Items listed in a dataset:
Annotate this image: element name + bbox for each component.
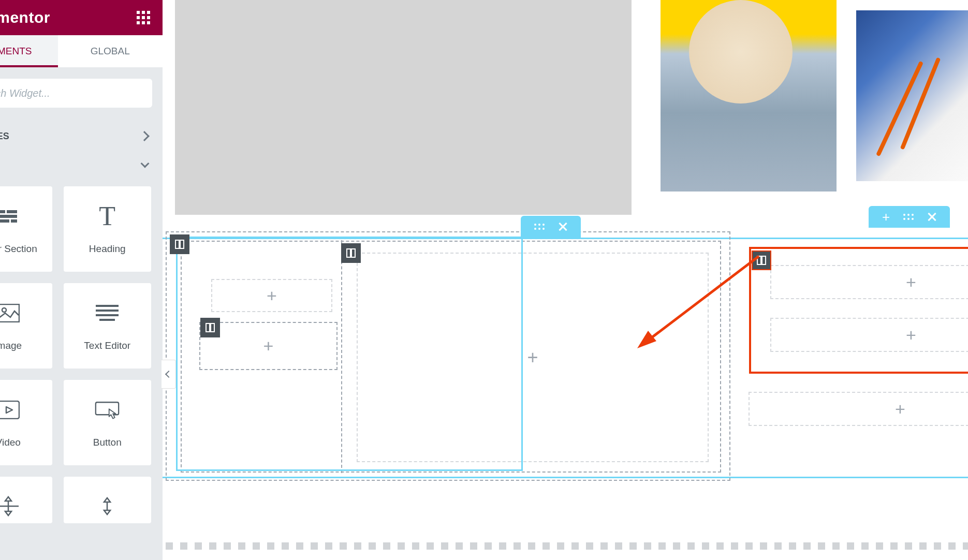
widget-label: Button (93, 437, 122, 448)
category-favorites-header[interactable]: FAVORITES (0, 119, 163, 153)
svg-rect-12 (211, 323, 214, 332)
category-basic-header[interactable] (0, 153, 163, 176)
svg-rect-7 (175, 240, 179, 248)
svg-rect-14 (762, 256, 766, 264)
search-input[interactable] (0, 79, 152, 108)
video-icon (0, 397, 21, 422)
chevron-right-icon (139, 131, 150, 141)
svg-point-1 (2, 308, 6, 312)
svg-rect-2 (0, 401, 19, 419)
image-icon (0, 301, 21, 326)
elementor-panel: elementor ELEMENTS GLOBAL FAVORITES (0, 0, 163, 560)
chevron-down-icon (141, 159, 150, 168)
widget-label: Text Editor (84, 340, 130, 351)
content-image-nurse[interactable] (661, 0, 837, 191)
column-handle[interactable] (200, 318, 220, 337)
svg-rect-10 (351, 249, 355, 257)
search-wrap (0, 67, 163, 119)
close-icon[interactable] (927, 212, 936, 222)
editor-canvas: + + + + (163, 0, 968, 560)
panel-header: elementor (0, 0, 163, 35)
plus-icon[interactable]: + (882, 210, 890, 224)
column-handle[interactable] (170, 234, 189, 254)
heading-icon: T (95, 204, 120, 229)
content-image-dental-tools[interactable] (856, 10, 968, 181)
widget-label: Image (0, 340, 22, 351)
section-controls-1 (521, 216, 581, 238)
column-handle[interactable] (752, 250, 771, 270)
svg-rect-13 (757, 256, 761, 264)
column-selection-outline (176, 237, 523, 471)
svg-rect-8 (180, 240, 184, 248)
close-icon[interactable] (558, 222, 567, 231)
widget-divider[interactable] (0, 477, 52, 523)
tab-global[interactable]: GLOBAL (58, 35, 163, 67)
svg-rect-9 (347, 249, 350, 257)
panel-collapse-button[interactable] (162, 360, 176, 389)
drag-handle-icon[interactable] (534, 224, 545, 230)
annotation-highlight-box (749, 247, 968, 374)
panel-tabs: ELEMENTS GLOBAL (0, 35, 163, 67)
section-controls-2: + (869, 206, 950, 228)
image-placeholder[interactable] (175, 0, 632, 215)
chevron-left-icon (165, 371, 172, 378)
text-editor-icon (95, 301, 120, 326)
add-widget-dropzone[interactable]: + (749, 392, 968, 426)
widget-label: Video (0, 437, 21, 448)
widget-image[interactable]: Image (0, 283, 52, 369)
widget-label: Heading (89, 243, 126, 255)
spacer-icon (95, 494, 120, 519)
widget-button[interactable]: Button (64, 380, 152, 465)
widget-inner-section[interactable]: Inner Section (0, 186, 52, 272)
divider-icon (0, 494, 21, 519)
widget-grid: Inner Section T Heading Image (0, 176, 163, 534)
brand-logo: elementor (0, 9, 50, 26)
category-favorites-label: FAVORITES (0, 131, 9, 142)
plus-icon: + (895, 399, 905, 419)
widget-spacer[interactable] (64, 477, 152, 523)
drag-handle-icon[interactable] (903, 214, 914, 220)
widget-heading[interactable]: T Heading (64, 186, 152, 272)
column-handle[interactable] (341, 243, 361, 263)
apps-menu-icon[interactable] (137, 11, 150, 24)
widget-video[interactable]: Video (0, 380, 52, 465)
tab-elements[interactable]: ELEMENTS (0, 35, 58, 67)
svg-rect-11 (206, 323, 210, 332)
add-section-dropzone[interactable] (166, 542, 968, 550)
widget-label: Inner Section (0, 243, 37, 255)
inner-section-icon (0, 204, 21, 229)
widget-text-editor[interactable]: Text Editor (64, 283, 152, 369)
button-icon (95, 397, 120, 422)
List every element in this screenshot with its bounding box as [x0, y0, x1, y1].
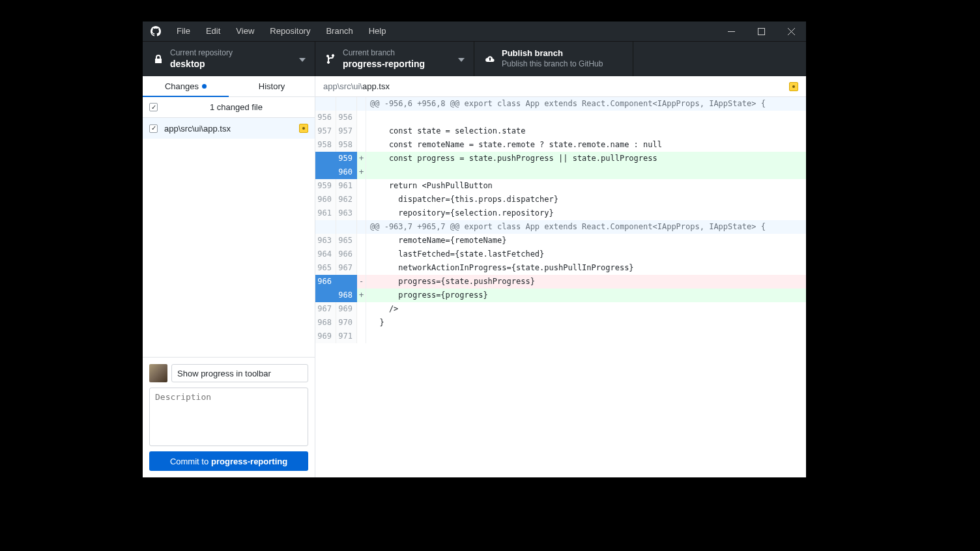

■ Task ■
Your answer should hold every record above, printed exactly and free of pictures.

■ Response to this exercise ■
Annotate this image: element name + bbox for each component.
widget-label: Button (93, 437, 122, 448)
category-favorites-header[interactable]: FAVORITES (0, 119, 163, 153)
svg-rect-12 (211, 323, 214, 332)
category-basic-header[interactable] (0, 153, 163, 176)
svg-rect-7 (175, 240, 179, 248)
svg-rect-14 (762, 256, 766, 264)
search-input[interactable] (0, 79, 152, 108)
video-icon (0, 397, 21, 422)
chevron-right-icon (139, 131, 150, 141)
svg-point-1 (2, 308, 6, 312)
svg-rect-2 (0, 401, 19, 419)
image-icon (0, 301, 21, 326)
elementor-panel: elementor ELEMENTS GLOBAL FAVORITES (0, 0, 163, 560)
chevron-down-icon (141, 159, 150, 168)
widget-label: Text Editor (84, 340, 130, 351)
content-image-nurse[interactable] (661, 0, 837, 191)
column-handle[interactable] (200, 318, 220, 337)
svg-rect-10 (351, 249, 355, 257)
search-wrap (0, 67, 163, 119)
close-icon[interactable] (927, 212, 936, 222)
editor-canvas: + + + + (163, 0, 968, 560)
panel-header: elementor (0, 0, 163, 35)
plus-icon[interactable]: + (882, 210, 890, 224)
column-handle[interactable] (170, 234, 189, 254)
heading-icon: T (95, 204, 120, 229)
content-image-dental-tools[interactable] (856, 10, 968, 181)
widget-label: Image (0, 340, 22, 351)
section-controls-1 (521, 216, 581, 238)
column-handle[interactable] (752, 250, 771, 270)
svg-rect-13 (757, 256, 761, 264)
column-selection-outline (176, 237, 523, 471)
svg-rect-8 (180, 240, 184, 248)
close-icon[interactable] (558, 222, 567, 231)
widget-divider[interactable] (0, 477, 52, 523)
tab-global[interactable]: GLOBAL (58, 35, 163, 67)
svg-rect-9 (347, 249, 350, 257)
panel-collapse-button[interactable] (162, 360, 176, 389)
drag-handle-icon[interactable] (534, 224, 545, 230)
annotation-highlight-box (749, 247, 968, 374)
panel-tabs: ELEMENTS GLOBAL (0, 35, 163, 67)
section-controls-2: + (869, 206, 950, 228)
image-placeholder[interactable] (175, 0, 632, 215)
chevron-left-icon (165, 371, 172, 378)
text-editor-icon (95, 301, 120, 326)
add-widget-dropzone[interactable]: + (749, 392, 968, 426)
widget-label: Video (0, 437, 21, 448)
widget-image[interactable]: Image (0, 283, 52, 369)
widget-label: Heading (89, 243, 126, 255)
spacer-icon (95, 494, 120, 519)
widget-button[interactable]: Button (64, 380, 152, 465)
widget-inner-section[interactable]: Inner Section (0, 186, 52, 272)
divider-icon (0, 494, 21, 519)
widget-grid: Inner Section T Heading Image (0, 176, 163, 534)
brand-logo: elementor (0, 9, 50, 26)
category-favorites-label: FAVORITES (0, 131, 9, 142)
plus-icon: + (895, 399, 905, 419)
widget-spacer[interactable] (64, 477, 152, 523)
drag-handle-icon[interactable] (903, 214, 914, 220)
widget-heading[interactable]: T Heading (64, 186, 152, 272)
column-handle[interactable] (341, 243, 361, 263)
apps-menu-icon[interactable] (137, 11, 150, 24)
widget-video[interactable]: Video (0, 380, 52, 465)
tab-elements[interactable]: ELEMENTS (0, 35, 58, 67)
svg-rect-11 (206, 323, 210, 332)
add-section-dropzone[interactable] (166, 542, 968, 550)
widget-label: Inner Section (0, 243, 37, 255)
inner-section-icon (0, 204, 21, 229)
widget-text-editor[interactable]: Text Editor (64, 283, 152, 369)
button-icon (95, 397, 120, 422)
List every element in this screenshot with its bounding box as [x0, y0, x1, y1].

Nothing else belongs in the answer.